1er février 1846.

RÉCEPTION DE M. VITET
À L'ACADÉMIE FRANÇAISE.

Ce n'était pas seulement le souvenir si vif de la dernière séance et de ses piquantes péripéties qui avait attiré cette fois une affluence plus considérable encore, s'il se peut, sous la coupole désormais trop étroite de l'Institut: le sujet lui-même était bien fait pour exciter une curiosité si empressée, et il l'a justifiée complètement. À M. Soumet, à un poëte des plus féconds et des plus brillants, placé aux confins de l'ancienne et de la moderne école, succédait M. Vitet, l'un des écrivains qui ont le plus contribué comme critiques à l'organisation et au développement des idées nouvelles dans la sphère des arts, un de ceux qui avaient le plus travaillé à mettre en valeur la forme dramatique de l'histoire et à la dégager des voiles de l'antique Melpomène; homme politique des plus distingués, il se trouvait en présence d'un homme d'État chargé de le recevoir sur un terrain purement littéraire. L'illustre président du 15 avril avait ainsi à parler de la question romantique et de Lesueur, et l'auteur des Barricades devait aborder ce qui assurément y ressemble le moins, la dernière tragédie de Clytemnestre. Ce sont là de ces mélanges agréablement tempérés comme les désire et comme au besoin les combinerait le genre académique, dont le triomphe, pour une bonne part, se compose toujours de la difficulté vaincue. Elle l'a été, cette fois, de la manière la plus heureuse, et d'autant mieux que la solution en a été toute pacifique. C'était là une difficulté de plus dans la disposition d'un public en éveil, qui n'aime rien tant qu'à voir la politesse relevée de malice, et qui s'accoutumerait volontiers à en aller chercher des exemples à l'Académie, sauf à doubler la dose et à faire l'étonné en sortant[271]. Mais ce même public, s'il aime un grain ou deux de malice, goûte encore plus la diversité; et pour lui, l'accord, quand il est juste, peut aussi avoir son piquant.

Note 271:[ (retour) ] C'est ce qui était arrivé pour la séance de réception de M. de Vigny; le public y avait supposé et mis, à l'instant même, beaucoup plus de malice qu'il n'y eu avait eu au fond.

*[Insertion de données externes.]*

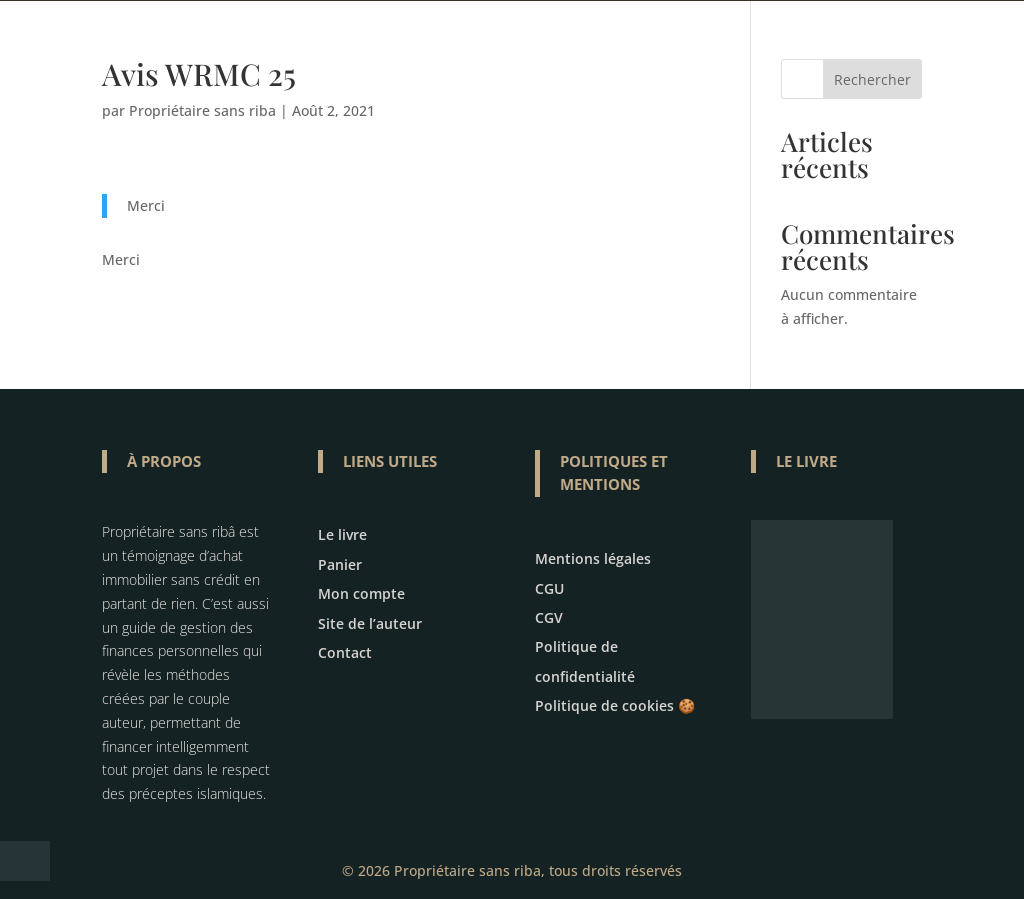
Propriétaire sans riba (202, 110)
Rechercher (872, 79)
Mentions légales (593, 558)
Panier (340, 564)
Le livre (342, 534)
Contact (345, 652)
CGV (549, 617)
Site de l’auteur (370, 623)
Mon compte (361, 593)
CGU (549, 588)
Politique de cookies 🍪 (615, 705)
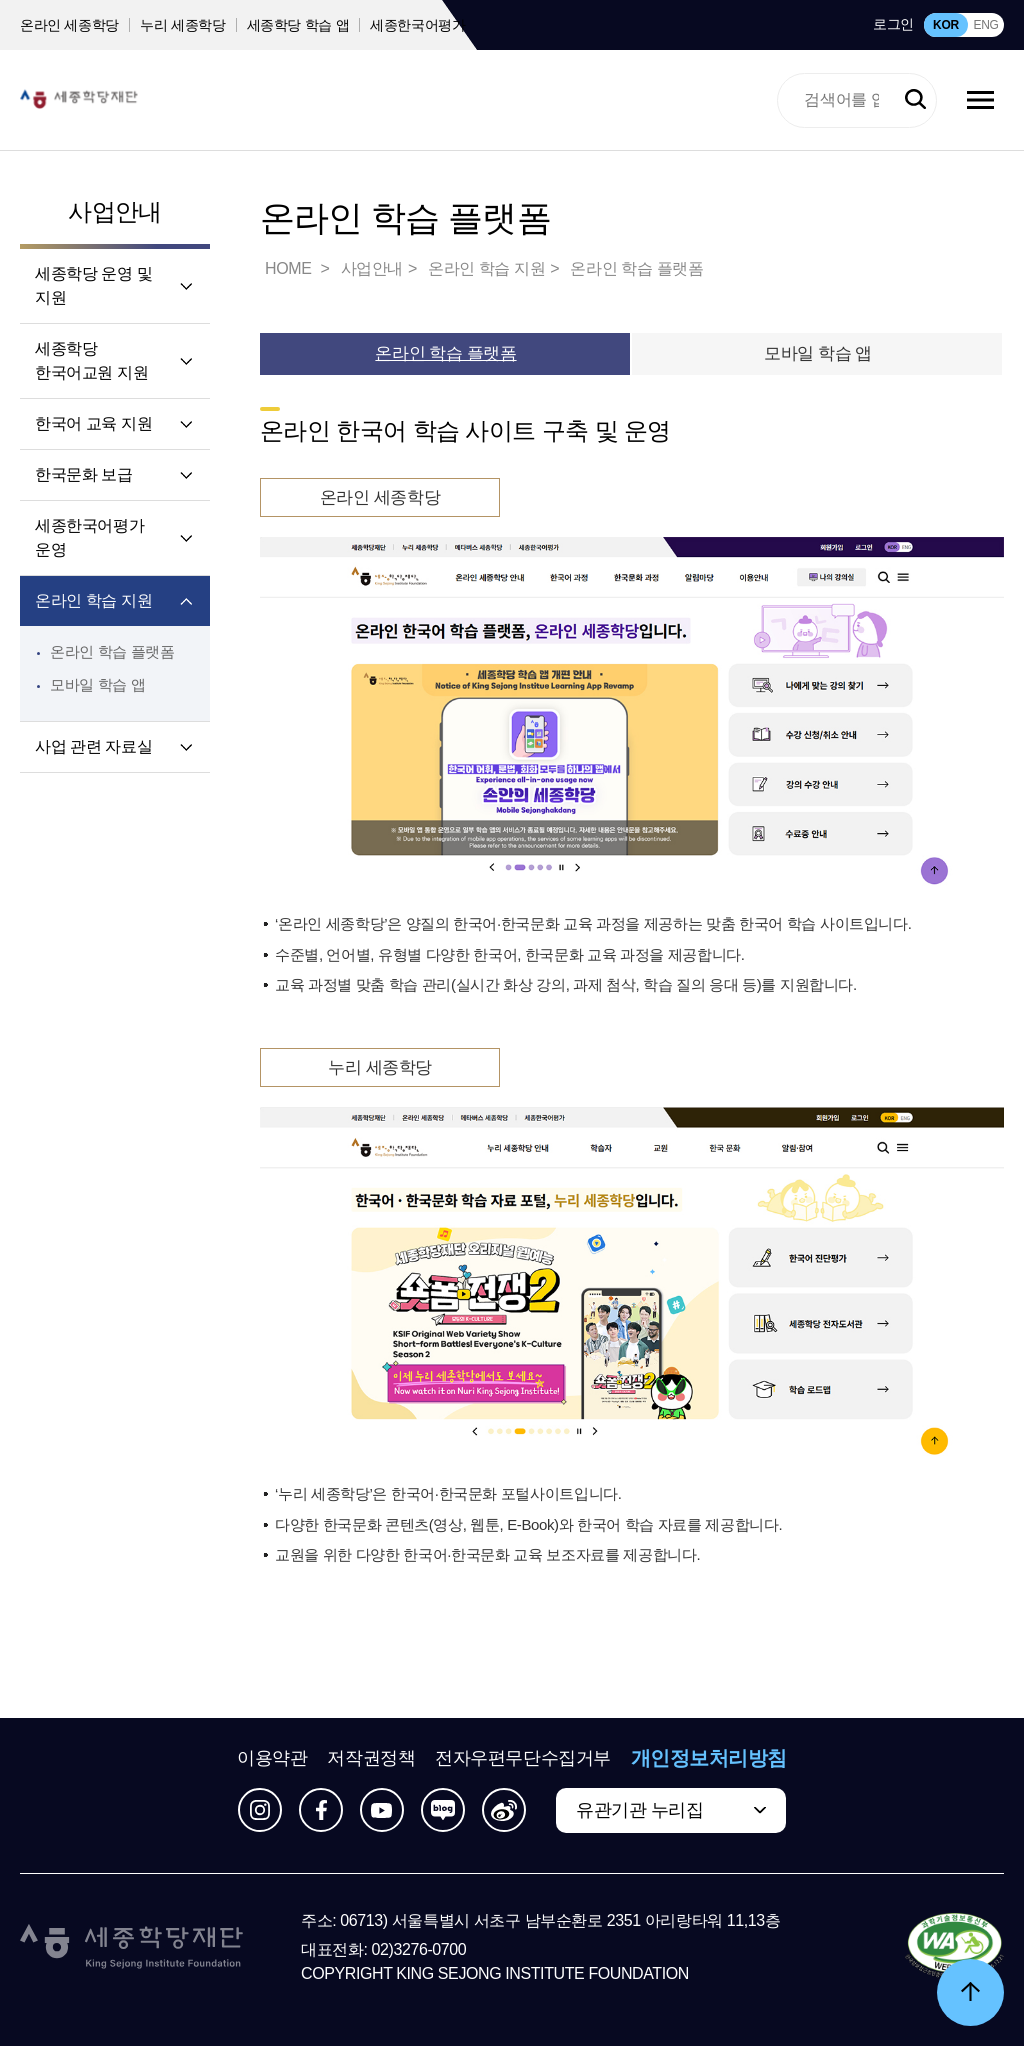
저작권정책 (371, 1758)
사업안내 (115, 211)
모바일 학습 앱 (97, 684)
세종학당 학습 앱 (298, 25)
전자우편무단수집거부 (523, 1758)
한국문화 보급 (84, 474)
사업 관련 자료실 (93, 746)
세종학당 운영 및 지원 (93, 285)
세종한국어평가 (418, 25)
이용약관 (272, 1758)
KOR (946, 25)
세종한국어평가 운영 (89, 537)
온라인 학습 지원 (93, 600)
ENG (985, 25)
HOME (290, 268)
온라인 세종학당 (69, 25)
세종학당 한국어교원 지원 (91, 360)
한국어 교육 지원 (93, 423)
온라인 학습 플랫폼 (112, 651)
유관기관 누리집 (639, 1810)
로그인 (893, 24)
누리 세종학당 (182, 25)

Le discours de M. Vitet a été large, brillant, facile, d'une ordonnance lumineuse; les parties en sont aisément liées, et le tout semble disposé de telle sorte que l'air et le jour y circulent. L'orateur a été ample, ce qui n'est pas la même chose que d'être long; sous l'élégance de l'expression et le nombre de la période, il a fait entrer toutes les pensées essentielles, et la bonne grâce de la louange n'a mis obstacle dans sa bouche à aucune réserve sérieuse. Empêché par les lois mêmes de la célébration et de la transformation académique de serrer son sujet de trop près, l'ayant toujours en présence, mais à distance, il s'est élevé sans en sortir. Il a rassemblé et distribué ses remarques critiques par considérations générales, il les a laissées planer en quelque sorte. Dans son morceau sur l'influence méridionale, sur la sonorité harmonieuse et un peu vaine de la langue et de la mélopée des troubadours, dans les hautes questions qu'il a posées sur les conditions d'une véritable et vivante épopée, dans sa définition brillante et presque flatteuse du peintre exclusif et du coloriste, il s'est montré un juge supérieur jusqu'au sein du panégyrique, et en même temps la plus religieuse amitié n'a pas eu un moment à se plaindre; car s'il a eu le soin de maintenir et comme de suspendre ses critiques à l'état de théorie, il a mis le nom à chacun de ses éloges.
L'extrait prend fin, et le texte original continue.